_Aim of the exercise_:
Locate every line in the records below that holds the word "Monat" and return each one.

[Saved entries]
═══
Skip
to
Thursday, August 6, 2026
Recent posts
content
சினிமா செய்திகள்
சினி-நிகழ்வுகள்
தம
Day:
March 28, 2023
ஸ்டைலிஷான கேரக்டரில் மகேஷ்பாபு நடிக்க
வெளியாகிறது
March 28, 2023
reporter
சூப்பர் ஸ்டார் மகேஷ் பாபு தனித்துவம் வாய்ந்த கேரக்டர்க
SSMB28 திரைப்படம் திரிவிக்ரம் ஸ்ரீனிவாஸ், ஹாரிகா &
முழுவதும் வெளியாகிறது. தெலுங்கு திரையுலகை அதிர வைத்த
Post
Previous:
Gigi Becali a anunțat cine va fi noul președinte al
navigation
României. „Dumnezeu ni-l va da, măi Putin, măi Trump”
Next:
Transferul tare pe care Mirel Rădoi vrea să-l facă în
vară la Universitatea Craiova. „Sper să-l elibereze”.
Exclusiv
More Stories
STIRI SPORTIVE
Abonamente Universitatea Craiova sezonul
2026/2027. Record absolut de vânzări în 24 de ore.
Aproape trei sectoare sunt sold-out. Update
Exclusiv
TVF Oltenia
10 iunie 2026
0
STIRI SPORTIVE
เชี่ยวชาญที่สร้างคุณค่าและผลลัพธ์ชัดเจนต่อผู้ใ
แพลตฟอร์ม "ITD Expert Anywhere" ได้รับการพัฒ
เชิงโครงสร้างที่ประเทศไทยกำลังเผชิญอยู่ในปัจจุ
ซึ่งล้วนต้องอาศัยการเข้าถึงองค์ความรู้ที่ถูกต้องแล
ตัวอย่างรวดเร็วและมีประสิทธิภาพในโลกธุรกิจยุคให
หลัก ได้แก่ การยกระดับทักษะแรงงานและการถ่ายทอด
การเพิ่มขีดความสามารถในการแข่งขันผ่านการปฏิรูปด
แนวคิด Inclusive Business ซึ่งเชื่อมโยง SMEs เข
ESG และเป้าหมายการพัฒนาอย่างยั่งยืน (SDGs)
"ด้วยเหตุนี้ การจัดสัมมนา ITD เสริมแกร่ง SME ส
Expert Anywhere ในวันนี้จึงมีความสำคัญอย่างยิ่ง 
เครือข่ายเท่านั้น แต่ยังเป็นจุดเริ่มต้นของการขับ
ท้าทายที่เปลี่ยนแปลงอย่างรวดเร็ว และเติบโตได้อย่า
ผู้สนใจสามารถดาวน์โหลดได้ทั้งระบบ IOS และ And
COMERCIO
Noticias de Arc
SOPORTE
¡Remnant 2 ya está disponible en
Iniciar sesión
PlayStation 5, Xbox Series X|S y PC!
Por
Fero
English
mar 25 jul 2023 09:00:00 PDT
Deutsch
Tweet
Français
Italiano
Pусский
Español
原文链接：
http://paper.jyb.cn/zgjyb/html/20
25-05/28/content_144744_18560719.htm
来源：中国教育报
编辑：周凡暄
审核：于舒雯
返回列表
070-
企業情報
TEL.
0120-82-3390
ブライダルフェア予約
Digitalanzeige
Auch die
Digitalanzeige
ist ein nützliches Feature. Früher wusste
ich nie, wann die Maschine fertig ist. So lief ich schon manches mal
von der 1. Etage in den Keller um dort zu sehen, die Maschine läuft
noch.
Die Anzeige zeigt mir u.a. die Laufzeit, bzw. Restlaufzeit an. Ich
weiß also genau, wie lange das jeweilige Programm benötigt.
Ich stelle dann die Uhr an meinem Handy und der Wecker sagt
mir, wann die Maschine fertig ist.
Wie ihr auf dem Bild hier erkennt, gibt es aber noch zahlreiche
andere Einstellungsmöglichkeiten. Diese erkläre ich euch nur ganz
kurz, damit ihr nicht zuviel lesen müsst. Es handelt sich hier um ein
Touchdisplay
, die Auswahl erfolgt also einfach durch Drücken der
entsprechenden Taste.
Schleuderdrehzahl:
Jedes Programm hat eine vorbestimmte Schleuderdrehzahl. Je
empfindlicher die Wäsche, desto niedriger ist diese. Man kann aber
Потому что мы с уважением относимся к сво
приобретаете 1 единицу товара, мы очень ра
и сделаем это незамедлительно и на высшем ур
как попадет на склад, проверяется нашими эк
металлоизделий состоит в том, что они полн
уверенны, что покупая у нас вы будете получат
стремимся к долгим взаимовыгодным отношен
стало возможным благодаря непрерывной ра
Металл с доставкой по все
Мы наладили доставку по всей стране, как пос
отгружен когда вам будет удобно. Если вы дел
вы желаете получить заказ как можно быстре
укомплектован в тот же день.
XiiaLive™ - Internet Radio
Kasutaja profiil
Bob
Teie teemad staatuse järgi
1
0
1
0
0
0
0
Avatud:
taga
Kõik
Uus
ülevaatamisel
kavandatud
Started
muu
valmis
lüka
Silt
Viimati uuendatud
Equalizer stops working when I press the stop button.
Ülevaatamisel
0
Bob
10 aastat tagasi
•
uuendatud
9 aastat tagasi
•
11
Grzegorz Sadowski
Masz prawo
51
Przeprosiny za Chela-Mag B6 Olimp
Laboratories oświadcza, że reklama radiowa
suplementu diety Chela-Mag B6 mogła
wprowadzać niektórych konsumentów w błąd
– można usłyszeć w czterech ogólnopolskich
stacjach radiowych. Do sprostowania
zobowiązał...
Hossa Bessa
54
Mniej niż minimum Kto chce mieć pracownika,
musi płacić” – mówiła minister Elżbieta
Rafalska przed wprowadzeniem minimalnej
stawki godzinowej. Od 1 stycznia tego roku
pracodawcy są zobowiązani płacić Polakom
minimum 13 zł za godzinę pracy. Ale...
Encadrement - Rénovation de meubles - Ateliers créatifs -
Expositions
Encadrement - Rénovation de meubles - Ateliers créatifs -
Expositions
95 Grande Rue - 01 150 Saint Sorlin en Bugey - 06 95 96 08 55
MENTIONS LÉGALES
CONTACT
═══
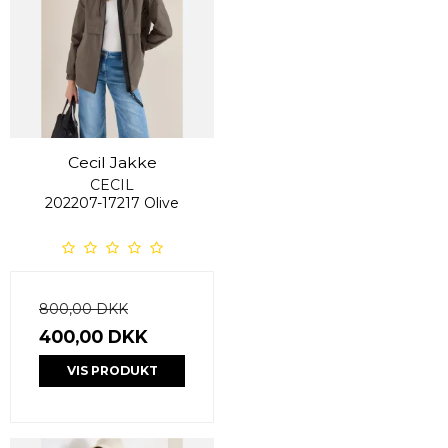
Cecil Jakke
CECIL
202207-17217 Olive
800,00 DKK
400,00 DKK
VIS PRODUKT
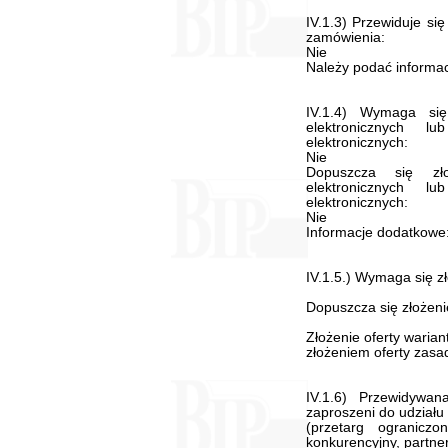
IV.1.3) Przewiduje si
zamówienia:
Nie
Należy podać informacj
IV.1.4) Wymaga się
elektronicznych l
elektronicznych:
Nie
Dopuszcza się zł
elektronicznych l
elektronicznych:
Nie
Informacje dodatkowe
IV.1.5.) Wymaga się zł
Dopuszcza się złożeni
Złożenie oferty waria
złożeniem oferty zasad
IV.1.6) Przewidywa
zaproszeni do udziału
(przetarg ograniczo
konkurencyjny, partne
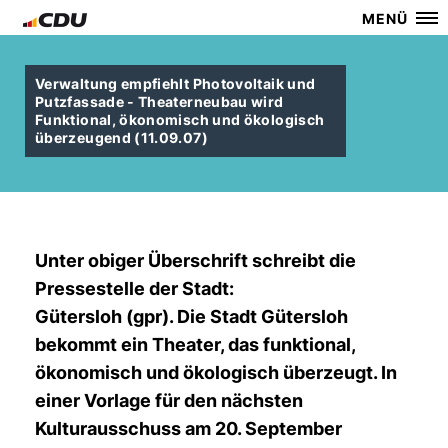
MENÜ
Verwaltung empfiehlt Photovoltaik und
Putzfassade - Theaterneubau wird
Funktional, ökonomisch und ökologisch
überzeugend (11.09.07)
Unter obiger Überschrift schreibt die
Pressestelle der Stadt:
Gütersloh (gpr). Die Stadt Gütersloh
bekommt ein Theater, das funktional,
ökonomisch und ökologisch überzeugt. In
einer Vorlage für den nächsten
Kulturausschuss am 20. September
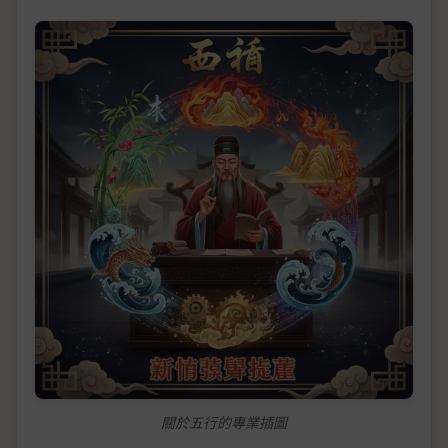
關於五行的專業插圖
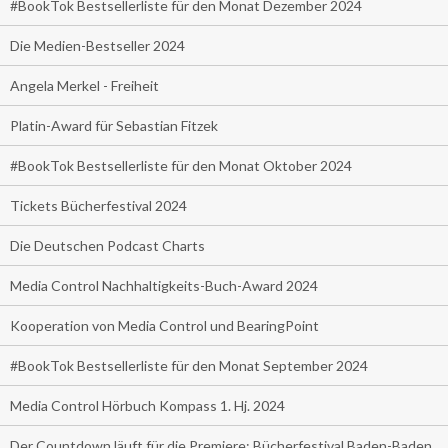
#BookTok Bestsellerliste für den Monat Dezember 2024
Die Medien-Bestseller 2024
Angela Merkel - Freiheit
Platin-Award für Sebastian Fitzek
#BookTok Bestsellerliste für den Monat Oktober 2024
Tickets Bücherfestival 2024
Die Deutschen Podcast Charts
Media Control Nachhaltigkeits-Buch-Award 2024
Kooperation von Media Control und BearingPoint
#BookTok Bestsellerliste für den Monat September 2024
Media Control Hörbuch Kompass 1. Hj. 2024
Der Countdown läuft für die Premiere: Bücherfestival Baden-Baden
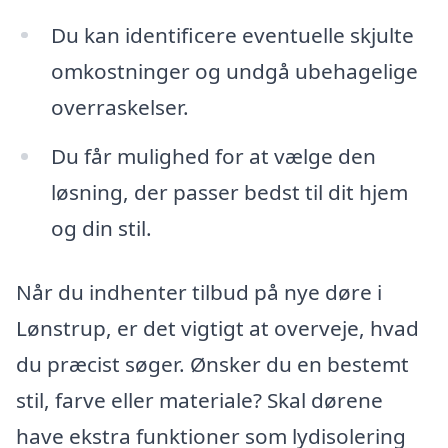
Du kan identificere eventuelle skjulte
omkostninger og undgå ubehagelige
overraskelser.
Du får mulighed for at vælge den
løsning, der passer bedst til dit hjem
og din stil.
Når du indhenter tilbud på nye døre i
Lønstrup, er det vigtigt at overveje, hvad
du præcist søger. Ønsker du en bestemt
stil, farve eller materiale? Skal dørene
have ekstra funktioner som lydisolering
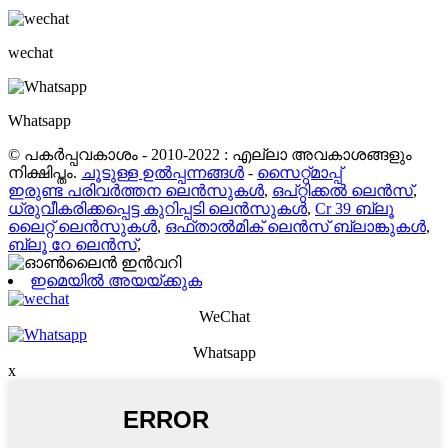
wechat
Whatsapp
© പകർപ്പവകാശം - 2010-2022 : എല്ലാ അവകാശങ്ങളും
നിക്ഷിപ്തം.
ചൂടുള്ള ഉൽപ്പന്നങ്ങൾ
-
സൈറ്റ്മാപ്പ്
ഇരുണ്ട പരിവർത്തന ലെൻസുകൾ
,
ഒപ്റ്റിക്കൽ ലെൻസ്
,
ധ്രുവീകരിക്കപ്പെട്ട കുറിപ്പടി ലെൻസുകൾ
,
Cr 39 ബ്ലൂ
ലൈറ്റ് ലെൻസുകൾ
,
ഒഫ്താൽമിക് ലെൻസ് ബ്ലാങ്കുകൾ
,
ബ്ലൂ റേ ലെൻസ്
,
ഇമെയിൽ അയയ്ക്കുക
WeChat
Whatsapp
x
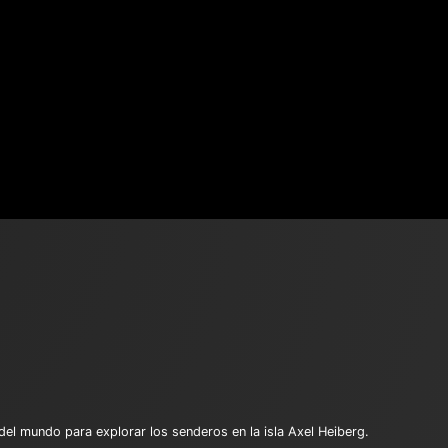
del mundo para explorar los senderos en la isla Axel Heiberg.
═══
_Expected answer_:
#BookTok Bestsellerliste für den Monat Dezember 2024
#BookTok Bestsellerliste für den Monat Oktober 2024
#BookTok Bestsellerliste für den Monat September 2024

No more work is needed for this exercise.